WORK TO COMPLETE: Tally every line in the following material that has the word "wordt" in it, and answer with that figure alone.

DATA TO USE:
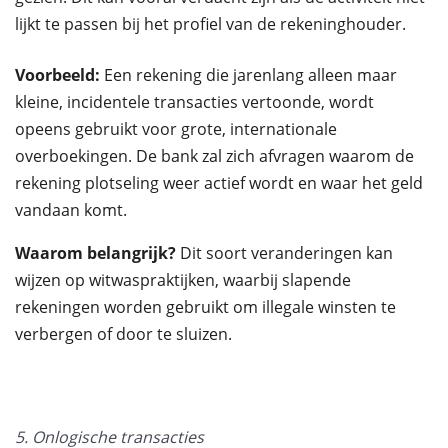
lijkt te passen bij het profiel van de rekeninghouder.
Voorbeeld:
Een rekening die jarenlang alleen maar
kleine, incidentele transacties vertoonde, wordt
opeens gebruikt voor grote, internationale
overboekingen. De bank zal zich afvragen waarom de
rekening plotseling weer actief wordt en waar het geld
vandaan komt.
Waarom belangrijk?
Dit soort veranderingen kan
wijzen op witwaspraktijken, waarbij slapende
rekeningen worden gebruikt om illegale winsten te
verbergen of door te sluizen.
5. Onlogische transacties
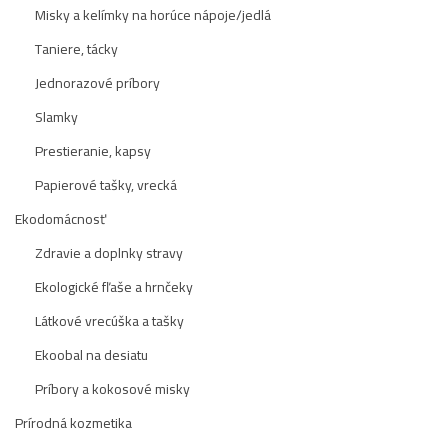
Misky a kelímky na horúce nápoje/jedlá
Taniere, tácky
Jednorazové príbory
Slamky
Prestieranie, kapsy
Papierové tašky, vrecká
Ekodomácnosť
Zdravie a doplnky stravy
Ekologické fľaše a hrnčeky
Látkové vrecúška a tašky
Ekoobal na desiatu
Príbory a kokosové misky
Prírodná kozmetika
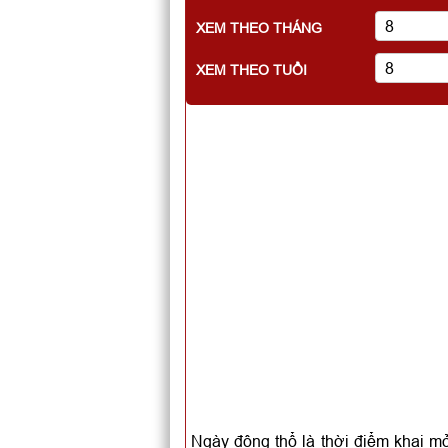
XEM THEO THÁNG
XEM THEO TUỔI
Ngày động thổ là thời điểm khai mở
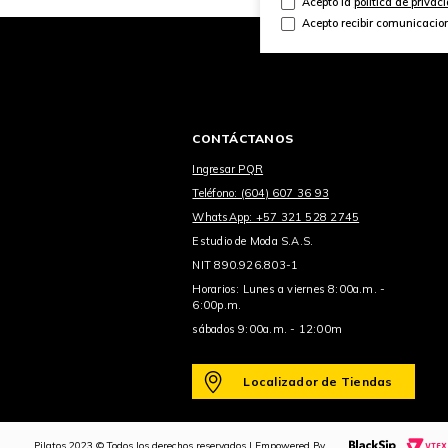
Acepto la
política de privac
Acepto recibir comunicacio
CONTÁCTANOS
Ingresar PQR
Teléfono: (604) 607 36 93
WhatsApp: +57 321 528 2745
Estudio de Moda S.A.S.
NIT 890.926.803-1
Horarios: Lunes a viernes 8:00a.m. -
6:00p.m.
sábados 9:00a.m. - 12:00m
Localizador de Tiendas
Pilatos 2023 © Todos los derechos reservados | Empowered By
--
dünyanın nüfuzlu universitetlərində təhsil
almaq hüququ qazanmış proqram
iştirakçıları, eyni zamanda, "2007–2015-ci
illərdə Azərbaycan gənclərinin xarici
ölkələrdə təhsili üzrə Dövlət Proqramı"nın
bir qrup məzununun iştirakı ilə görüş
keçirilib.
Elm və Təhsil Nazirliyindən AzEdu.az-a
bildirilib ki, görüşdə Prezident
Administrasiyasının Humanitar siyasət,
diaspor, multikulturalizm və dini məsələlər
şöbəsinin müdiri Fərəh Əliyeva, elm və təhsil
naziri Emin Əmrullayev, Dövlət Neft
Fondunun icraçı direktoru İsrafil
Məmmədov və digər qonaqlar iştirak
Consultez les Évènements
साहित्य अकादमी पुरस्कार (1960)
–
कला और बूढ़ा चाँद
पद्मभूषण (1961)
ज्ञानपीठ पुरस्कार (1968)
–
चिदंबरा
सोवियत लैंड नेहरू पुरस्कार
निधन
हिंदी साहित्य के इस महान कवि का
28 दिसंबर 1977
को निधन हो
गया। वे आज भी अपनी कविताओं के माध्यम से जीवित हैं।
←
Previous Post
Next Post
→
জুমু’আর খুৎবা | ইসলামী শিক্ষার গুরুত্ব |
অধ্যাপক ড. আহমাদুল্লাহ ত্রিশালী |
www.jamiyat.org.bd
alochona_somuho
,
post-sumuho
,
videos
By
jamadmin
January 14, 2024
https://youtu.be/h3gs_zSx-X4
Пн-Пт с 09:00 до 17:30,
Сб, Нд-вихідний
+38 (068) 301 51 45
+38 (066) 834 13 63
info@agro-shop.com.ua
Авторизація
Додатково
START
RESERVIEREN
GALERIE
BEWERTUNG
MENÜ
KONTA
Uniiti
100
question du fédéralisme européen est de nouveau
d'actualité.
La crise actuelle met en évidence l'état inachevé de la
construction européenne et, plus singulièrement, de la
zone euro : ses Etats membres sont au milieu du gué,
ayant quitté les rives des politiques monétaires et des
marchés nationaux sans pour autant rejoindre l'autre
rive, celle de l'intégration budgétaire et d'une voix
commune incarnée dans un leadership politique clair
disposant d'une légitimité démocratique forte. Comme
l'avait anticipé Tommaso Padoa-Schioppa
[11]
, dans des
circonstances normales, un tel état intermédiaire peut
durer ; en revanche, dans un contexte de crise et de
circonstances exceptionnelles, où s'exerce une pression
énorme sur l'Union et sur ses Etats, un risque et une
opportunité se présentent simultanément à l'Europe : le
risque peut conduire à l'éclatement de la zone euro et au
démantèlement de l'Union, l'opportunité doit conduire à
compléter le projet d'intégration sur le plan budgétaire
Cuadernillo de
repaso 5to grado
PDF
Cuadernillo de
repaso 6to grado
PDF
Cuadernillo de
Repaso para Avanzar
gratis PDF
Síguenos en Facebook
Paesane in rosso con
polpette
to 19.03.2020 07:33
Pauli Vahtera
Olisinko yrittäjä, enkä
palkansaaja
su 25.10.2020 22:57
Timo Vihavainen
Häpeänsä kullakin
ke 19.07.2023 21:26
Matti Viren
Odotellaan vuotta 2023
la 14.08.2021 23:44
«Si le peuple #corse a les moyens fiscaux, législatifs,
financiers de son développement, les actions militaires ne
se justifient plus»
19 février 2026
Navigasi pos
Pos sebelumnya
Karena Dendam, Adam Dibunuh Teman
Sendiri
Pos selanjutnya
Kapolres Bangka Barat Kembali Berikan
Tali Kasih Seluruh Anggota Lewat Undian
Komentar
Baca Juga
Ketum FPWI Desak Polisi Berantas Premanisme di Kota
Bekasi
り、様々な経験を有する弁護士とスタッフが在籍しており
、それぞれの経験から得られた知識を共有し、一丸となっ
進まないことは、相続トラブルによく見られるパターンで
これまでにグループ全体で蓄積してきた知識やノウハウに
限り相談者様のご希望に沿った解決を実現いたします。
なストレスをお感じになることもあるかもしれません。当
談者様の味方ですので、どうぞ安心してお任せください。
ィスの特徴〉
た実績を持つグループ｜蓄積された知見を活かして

SOLUTION TO THIS PROBLEM: 2